What the exercise asks - Below are some records; find each line that carries the word "come" and copy it.

*** Block opens ***

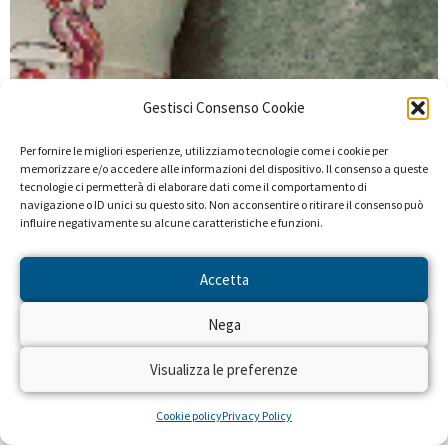
Gestisci Consenso Cookie
Per fornire le migliori esperienze, utilizziamo tecnologie come i cookie per
memorizzare e/o accedere alle informazioni del dispositivo. Il consenso a queste
tecnologie ci permetterà di elaborare dati come il comportamento di
navigazione o ID unici su questo sito. Non acconsentire o ritirare il consenso può
influire negativamente su alcune caratteristiche e funzioni.
Accetta
Nega
Visualizza le preferenze
Cookie policy
Privacy Policy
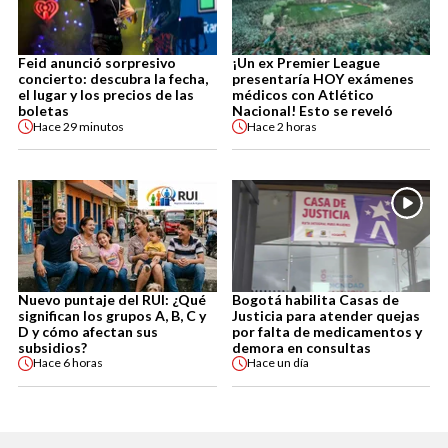
Feid anunció sorpresivo
¡Un ex Premier League
concierto: descubra la fecha,
presentaría HOY exámenes
el lugar y los precios de las
médicos con Atlético
boletas
Nacional! Esto se reveló
Hace
29 minutos
Hace
2 horas
Nuevo puntaje del RUI: ¿Qué
Bogotá habilita Casas de
significan los grupos A, B, C y
Justicia para atender quejas
D y cómo afectan sus
por falta de medicamentos y
subsidios?
demora en consultas
Hace
6 horas
Hace
un día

*** Block closes ***

Task response -
Per fornire le migliori esperienze, utilizziamo tecnologie come i cookie per
tecnologie ci permetterà di elaborare dati come il comportamento di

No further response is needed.